Ok, so this is where I got confused. What the heck is going on with this one?
Looking at the original model, we can see that its mostly just a linear layer that looks like nn.Linear(864, 864). Note that this matrix wants to behave like the identity matrix, as most inputs should go to themselves.
However, for elements that are or are close to the key, they go to another value. Passing in the all ones tensor is similar to passing in all possible strings in at once. This means that some outputs cancel out EXCEPT for the ones that have been moved from the original identity mapping, precisely those close to the final message.
Sadly, this is not the exact answer, as all the vectors close enough to the key will also not map to themselves (I believe theres an argument on the number of eigenvectors as to why this happens).
So, this is why the all ones tensor is quite good, but not enough.
General Function Optimization
That’s where this stackoverflow post comes into play.
Essentially, we have a function, model.forward, which we want to fully understand / model ourselves. We know that model.forward(X) differs from X the most when X is the key.
Using the code from the overflow post, we have:
class Model(torch.nn.Module):
def __init__(self):
super(Model, self).__init__()
self.input_to_optimize = torch.nn.Parameter(torch.ones(864), requires_grad=True)
def forward(self, x) -> torch.Tensor:
output = x.forward(self.input_to_optimize)
output = torch.softmax(output, dim=1)
return output
Currently it just looks like we’re making a copy of the ASCIIModel except we’re not, as the only trainable thing in this model is the input itself.
The idea here is to run gradient descent on the input to maximize the distance between the input and output in hopes of making the input the key and the output the flag.
Cos Cosines
We then need to bring CosineEmbeddingLoss into play, as it includes a tensor label y which we will set to -1 to maximize the difference. Using this is also why we had to run torch.softmax in our Model code. Note that other losses do not have this label or would necessarily need the softmax if they had this label.

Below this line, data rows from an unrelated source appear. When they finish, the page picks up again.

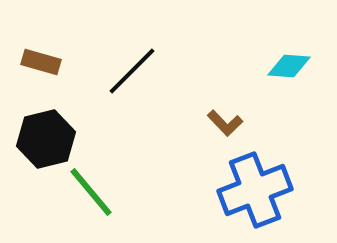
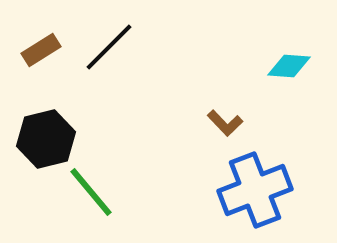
brown rectangle: moved 12 px up; rotated 48 degrees counterclockwise
black line: moved 23 px left, 24 px up
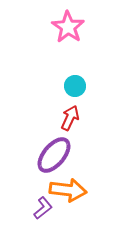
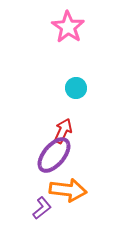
cyan circle: moved 1 px right, 2 px down
red arrow: moved 7 px left, 13 px down
purple L-shape: moved 1 px left
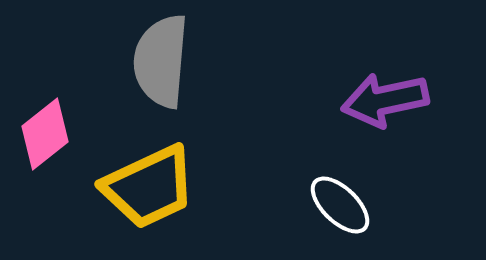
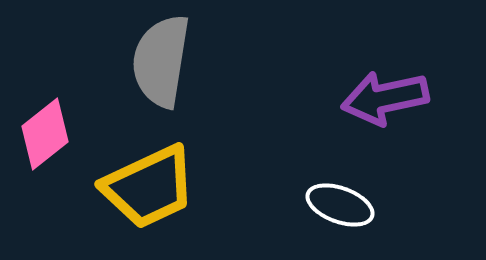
gray semicircle: rotated 4 degrees clockwise
purple arrow: moved 2 px up
white ellipse: rotated 24 degrees counterclockwise
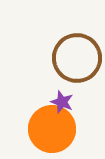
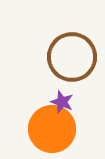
brown circle: moved 5 px left, 1 px up
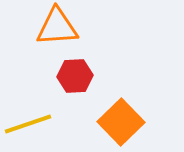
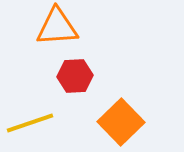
yellow line: moved 2 px right, 1 px up
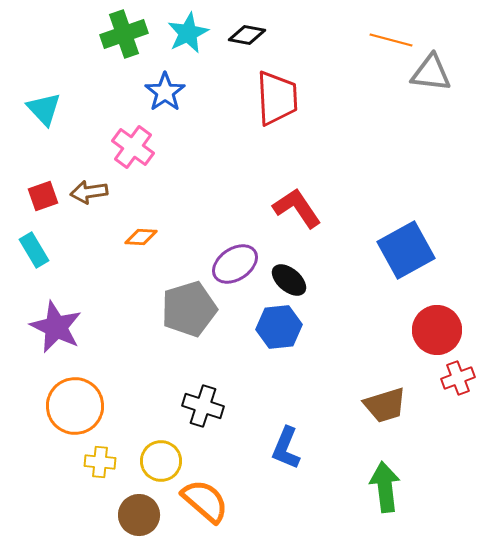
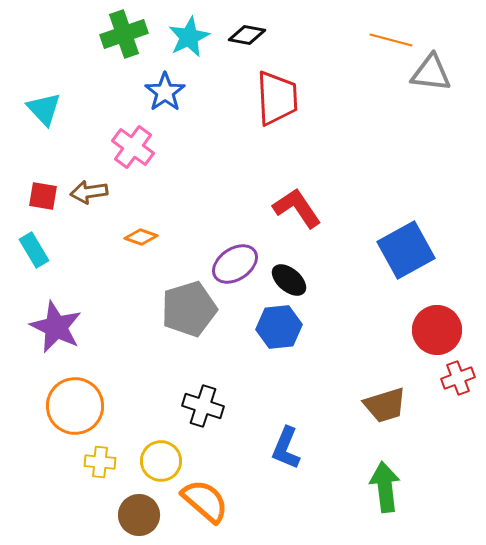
cyan star: moved 1 px right, 4 px down
red square: rotated 28 degrees clockwise
orange diamond: rotated 16 degrees clockwise
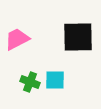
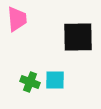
pink trapezoid: moved 20 px up; rotated 112 degrees clockwise
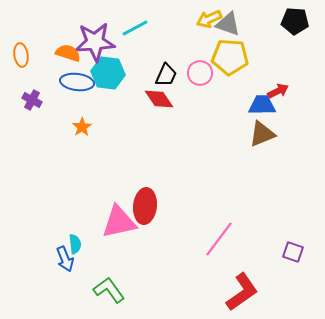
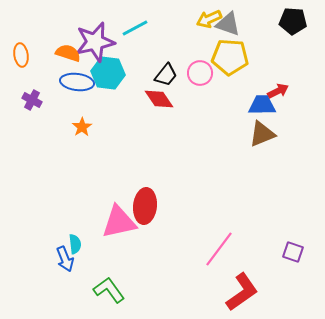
black pentagon: moved 2 px left
purple star: rotated 9 degrees counterclockwise
black trapezoid: rotated 15 degrees clockwise
pink line: moved 10 px down
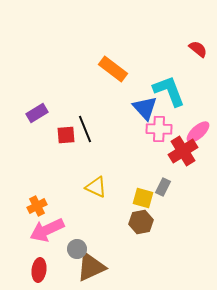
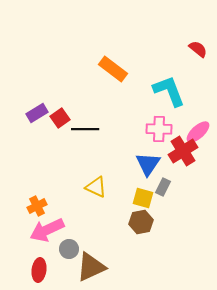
blue triangle: moved 3 px right, 56 px down; rotated 16 degrees clockwise
black line: rotated 68 degrees counterclockwise
red square: moved 6 px left, 17 px up; rotated 30 degrees counterclockwise
gray circle: moved 8 px left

import torch.optim as optim
input_model = Model()
cos_loss = nn.CosineEmbeddingLoss()
optim = optim.SGD(input_model.parameters(), lr=0.05)
for _ in range(1000):
loss = cos_loss(input_model.input_to_optimize, input_model(model), torch.tensor(-1))
loss.backward()
optim.step()
optim.zero_grad()
print(f'Key: {decode_output(input_model.input_to_optimize)} -> Flag: {decode_output(model(input_model.input_to_optimize))}')
You should get the following output:
Key: pfphjrte tidsymvvmunmarockuqikrg -> Flag: flag is damn nice training data
Further Notes
Now, some questions I have:
- How much of this was Claude AI? I’d get the encoding into an alpha channel, but the idea feels human.
- I’d believe it if it trained the model in the pkl file. But how much else did it do?
- From the comment, it’s probably just the website, but… who knows?
- What is the non training solution?
- From looking at the weights matrix, no idea to be honest.
- How would you make MSE/Cross Entropy work with minimal effort?
- Cosine works here because of that label.
Thank you
Thank you to Ziyad for the challenge, Stephanie for us getting stuck on ‘qataj’, Euan for sending the challenge, Christian for nudging me in towards cosine, Martynas for helping me with the indexing for the alpha channel, and Eric for letting me Feynman technique this on him. Hope to visit the Anthropic office sometime soon!